Justin Webb

To produce ideas and processes that add value to business, customers and society, innovation is an integral part of business. As part of a $5 million gift to the Belk College of Business, Dr. Justin W. Webb joined the College and is the Belk Distinguished Professor of Business Innovation. In addition to creating curriculum and teaching courses on innovation, Webb is conducting research on the entrepreneurship process, market-based solutions to poverty and family firm dynamics. A founding member of the Social Impact Research Lab, Webb is dedicated to working with nonprofit and for-profit organizations to improve the implementation of poverty solutions. 

Belk Distinguished Professor of Business Innovation
Dr. Justin W. Webb, Belk Distinguished Professor of Business Innovation
Why do you study entrepreneurship?

Entrepreneurship is particularly important to me because there is so much new, cool stuff constantly emerging in the world through the actions of entrepreneurs. Look at crowdfunding – these are platforms, founded by entrepreneurs, through which other entrepreneurs solicit funding from the general public. These platforms did not exist five to ten years ago, and so there is so much that we don’t know. For example, we don’t know how entrepreneurs communicate on these platforms to more effectively attract funding. Given that it is the general public providing funding and not an expert venture capitalist, we don’t know how the general public might respond in different ways to various pieces of information or visual cues embedded in the entrepreneur’s request for funding.
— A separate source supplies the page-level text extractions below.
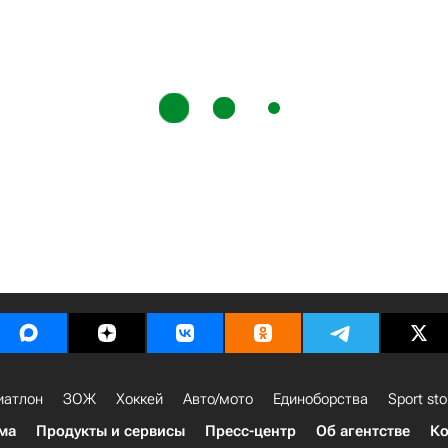
иатлон
ЗОЖ
Хоккей
Авто/мото
Единоборства
Sport sto
ма
Продукты и сервисы
Пресс-центр
Об агентстве
Ко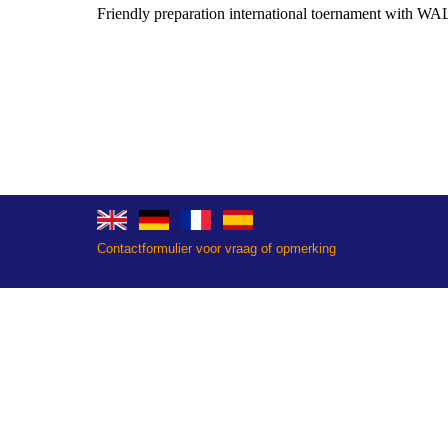
Friendly preparation international toernament with
Contactformulier voor vraag of opmerking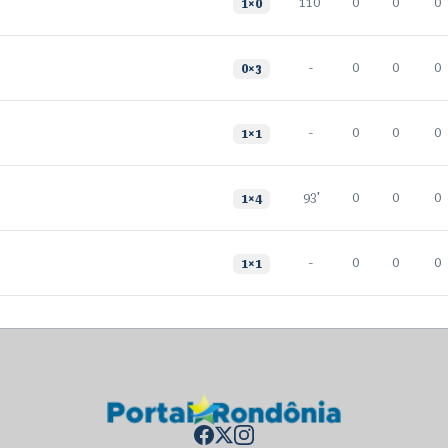
110'
0
0
0
1
×
0
-
0
0
0
0
×
3
-
0
0
0
1
×
1
93'
0
0
0
1
×
4
-
0
0
0
1
×
1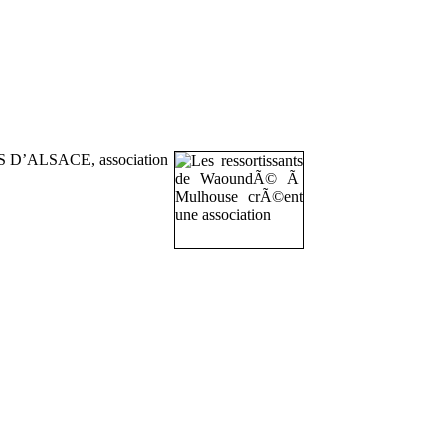
S D’ALSACE, association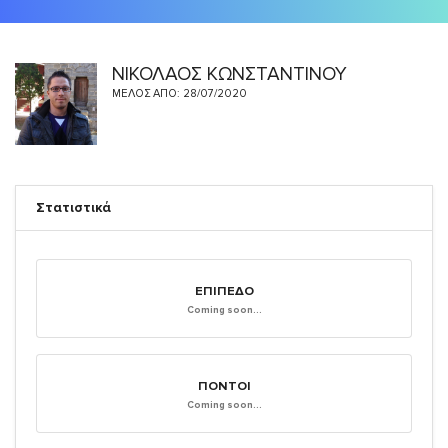
ΝΙΚΟΛΑΟΣ ΚΩΝΣΤΑΝΤΙΝΟΥ
ΜΈΛΟΣ ΑΠΌ: 28/07/2020
Στατιστικά
ΕΠΊΠΕΔΟ
Coming soon...
ΠΌΝΤΟΙ
Coming soon...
Similarly, nonprofit organizations’ use of more market-based solutions – that is, more entrepreneurial solutions – to address poverty in developing markets of Africa, Asia, and Latin America is a relatively new set of phenomena that stems from the realization that charity alone is not going to be sufficient or lasting to address global needs. This shift in thinking raises so many new questions in terms of how to implement these entrepreneurial solutions when there is a lack of transportation infrastructure, inefficient contract enforcement, limited educational institutions, and extreme poverty where individuals live on income of only $1-2 per day.

Finally, most business scholars study what goes on inside organizations. Entrepreneurs are the individuals that actually create the organizations! I want to know what drives those individuals.

What are you teaching?

I’ve started out teaching the general entrepreneurship and strategy courses here, but I began rolling out the new Entrepreneurship and Corporate Venturing courses recently. This program is offered as a concentration in our MBA program and as a Graduate Certificate in Entrepreneurship and Innovation. The program will help our students develop entrepreneurial competencies (e.g., recognizing and evaluating opportunities; creating and conveying a vision) via a balanced approach of theory, practice, and entrepreneur engagement.

Can students in any major take courses?

Entrepreneurial Decisions (MBAD 5300; MGMT 4300) is open to both our MBAs and any interested graduate and undergraduate UNC Charlotte student. Each week, two or three entrepreneurs will discuss the challenges they faced and the decisions they made around a specific entrepreneurship topic. Topics include: “Capital: How much? What type? When”; “The Individual vs. the Team; Why Individuals Matter in Entrepreneurship, and Why Teams Matter More”; and “Starting with Nothing: How to do Big Things When Your Bank Account is Small (or Empty).” This course exemplifies what we plan to achieve in our entrepreneurship programming by allowing our students to learn from and engage directly with entrepreneurs.

What does innovation mean to you?

Innovations are the essence of entrepreneurship and are the key to economic development and improved quality of life. If you look back just a few hundred years, in general, societies throughout the world were on a fairly level economic foundation. Through innovation, some societies such as the U.S. and Western Europe have experienced significant economic development and improvements in the quality of living. This significant potential for development that is spurred by innovation and entrepreneurship is what motivates my scholarly activities to improve our understanding of how some institutional environments support more and higher quality entrepreneurship, and how entrepreneurs interact with their environments to improve the attractiveness of opportunities available.